Requirements and Constraints (no architecture yet)

Section titled “Requirements and Constraints (no architecture yet)”

Functional Requirements

  • Ingest events — accept telemetry from devices (temperature, heart rate, pressure, etc.); high volume, small payloads per event; batch or single-event API; support many devices.
  • Store by device and time — persist each event with device_id (or sensor_id), timestamp, and optional dimensions (location, type); queryable by device and time range.
  • Query by device and time range — read path; “all events for device X in last hour” or “aggregate by hour for device X last 7 days”; support dashboards and ad-hoc analysis.
  • Rules and alerts (optional) — evaluate rules on incoming data (e.g. temperature > threshold, anomaly); trigger alert (notification, webhook, ticket); low latency for critical alerts.

Quality Requirements

  • Throughput — ingest must handle high event rate (thousands to millions of events per second at scale); small payloads; buffering and batching help.
  • Durability — events should not be lost once accepted; write path should be durable (WAL, replication, or ack after persist); at-least-once or exactly-once semantics.
  • Low latency for alerts — time from event to alert should be short when rules fire; sync evaluation or stream processing; avoid blocking ingest on alert path.
  • Cost (storage, retention) — raw events grow quickly; retention policy (e.g. 90 days raw, 1 year downsampled); compression and tiered storage; cost control.
  • Expected scale — events per second, number of devices, retention period, query QPS, number of rules.

Key Entities

  • Device / Sensor — source of telemetry; device_id, optional type, location, or metadata; registered or implicit (first event creates).
  • Telemetry event — one reading; device_id, timestamp, optional dimensions (sensor_type, location), metrics (value, or key-value); immutable once stored.
  • Alert (optional) — triggered when a rule matches; alert_id, rule_id, device_id, timestamp, payload; optional state (fired, acknowledged, resolved).

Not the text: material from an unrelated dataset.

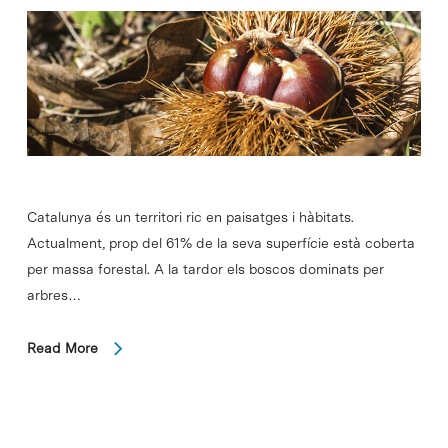
Catalunya és un territori ric en paisatges i hàbitats.
Actualment, prop del 61% de la seva superfície està coberta
per massa forestal. A la tardor els boscos dominats per
arbres…
Read More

Primary Use Cases and Access Patterns

  • Ingest — write path; devices POST events (single or batch); validate schema; store with device_id and timestamp; return ack or 202; idempotent by (device_id, request_id) if needed.
  • Query by device and time — read path; filter by device_id and time range; scan or index; return events or aggregates; dominant read pattern for dashboards.
  • Rules and alerts — read + write; on ingest (sync) or via stream (async): evaluate rule (e.g. value > 80); if match, create alert and notify; decouple from ingest so ingest doesn’t block.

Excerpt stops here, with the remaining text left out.